WHAT IS NEEDED >>
Where in the data below does the word "trọng" appear? Copy every line that has it.

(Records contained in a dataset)
━━━━━━━━━━━━━━━━━━━━

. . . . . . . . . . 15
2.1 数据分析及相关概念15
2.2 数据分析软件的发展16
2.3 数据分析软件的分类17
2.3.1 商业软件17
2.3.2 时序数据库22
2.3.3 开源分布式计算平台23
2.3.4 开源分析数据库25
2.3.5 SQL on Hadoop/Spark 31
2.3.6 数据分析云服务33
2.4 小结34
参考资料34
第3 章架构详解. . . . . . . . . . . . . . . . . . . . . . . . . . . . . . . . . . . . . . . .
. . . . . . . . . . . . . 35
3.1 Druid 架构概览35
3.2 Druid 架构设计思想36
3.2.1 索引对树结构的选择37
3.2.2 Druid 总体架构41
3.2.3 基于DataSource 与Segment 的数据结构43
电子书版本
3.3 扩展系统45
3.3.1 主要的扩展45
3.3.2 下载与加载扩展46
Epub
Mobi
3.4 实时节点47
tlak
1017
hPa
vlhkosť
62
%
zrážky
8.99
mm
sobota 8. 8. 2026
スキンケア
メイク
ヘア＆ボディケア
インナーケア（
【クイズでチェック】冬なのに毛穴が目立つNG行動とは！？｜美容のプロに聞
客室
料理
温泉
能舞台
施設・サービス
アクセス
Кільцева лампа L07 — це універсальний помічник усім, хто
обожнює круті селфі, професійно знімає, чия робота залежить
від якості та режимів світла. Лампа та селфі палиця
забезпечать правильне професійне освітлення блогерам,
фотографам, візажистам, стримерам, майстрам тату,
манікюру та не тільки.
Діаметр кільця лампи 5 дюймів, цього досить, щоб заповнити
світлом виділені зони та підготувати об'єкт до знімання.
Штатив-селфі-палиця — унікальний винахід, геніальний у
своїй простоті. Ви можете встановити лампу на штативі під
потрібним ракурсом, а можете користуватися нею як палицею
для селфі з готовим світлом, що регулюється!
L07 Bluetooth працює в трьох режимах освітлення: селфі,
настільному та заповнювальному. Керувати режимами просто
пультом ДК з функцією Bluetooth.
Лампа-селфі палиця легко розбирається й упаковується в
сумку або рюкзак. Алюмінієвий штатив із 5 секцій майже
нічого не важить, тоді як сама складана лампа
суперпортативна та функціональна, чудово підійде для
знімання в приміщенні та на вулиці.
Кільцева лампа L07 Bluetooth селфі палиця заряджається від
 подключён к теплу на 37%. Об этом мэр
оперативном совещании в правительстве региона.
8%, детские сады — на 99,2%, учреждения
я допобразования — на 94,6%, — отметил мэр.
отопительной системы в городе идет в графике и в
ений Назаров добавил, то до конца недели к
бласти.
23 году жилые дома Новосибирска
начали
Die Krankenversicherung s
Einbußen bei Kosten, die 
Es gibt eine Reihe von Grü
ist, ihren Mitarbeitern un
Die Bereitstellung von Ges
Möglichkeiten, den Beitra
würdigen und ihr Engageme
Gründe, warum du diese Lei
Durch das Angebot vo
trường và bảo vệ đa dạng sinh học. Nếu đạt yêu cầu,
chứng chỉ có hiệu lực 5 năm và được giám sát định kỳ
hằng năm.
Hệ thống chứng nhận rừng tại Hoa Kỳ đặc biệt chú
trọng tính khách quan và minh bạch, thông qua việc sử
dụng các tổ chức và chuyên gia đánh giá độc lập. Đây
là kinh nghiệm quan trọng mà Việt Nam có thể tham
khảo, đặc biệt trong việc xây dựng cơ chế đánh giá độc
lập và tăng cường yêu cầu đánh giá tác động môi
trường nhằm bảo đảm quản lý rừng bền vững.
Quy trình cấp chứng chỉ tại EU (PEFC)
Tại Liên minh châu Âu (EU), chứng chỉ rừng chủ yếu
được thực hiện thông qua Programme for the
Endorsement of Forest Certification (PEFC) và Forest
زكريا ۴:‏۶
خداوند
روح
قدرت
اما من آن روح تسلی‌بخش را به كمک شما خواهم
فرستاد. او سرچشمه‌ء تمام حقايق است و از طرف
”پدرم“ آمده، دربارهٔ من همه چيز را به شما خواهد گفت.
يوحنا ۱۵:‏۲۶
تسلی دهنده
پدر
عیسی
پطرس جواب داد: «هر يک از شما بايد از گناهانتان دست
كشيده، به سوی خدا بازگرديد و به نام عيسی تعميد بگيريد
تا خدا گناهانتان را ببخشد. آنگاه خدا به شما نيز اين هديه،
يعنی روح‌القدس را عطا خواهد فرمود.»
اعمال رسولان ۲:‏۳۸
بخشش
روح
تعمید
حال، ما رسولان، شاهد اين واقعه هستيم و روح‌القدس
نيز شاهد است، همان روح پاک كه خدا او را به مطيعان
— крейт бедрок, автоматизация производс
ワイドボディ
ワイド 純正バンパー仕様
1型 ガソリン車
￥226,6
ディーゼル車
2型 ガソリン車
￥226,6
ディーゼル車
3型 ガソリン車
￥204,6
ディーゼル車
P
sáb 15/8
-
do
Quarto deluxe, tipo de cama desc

━━━━━━━━━━━━━━━━━━━━

WRITTEN ANSWER >>
trọng tính khách quan và minh bạch, thông qua việc sử
là kinh nghiệm quan trọng mà Việt Nam có thể tham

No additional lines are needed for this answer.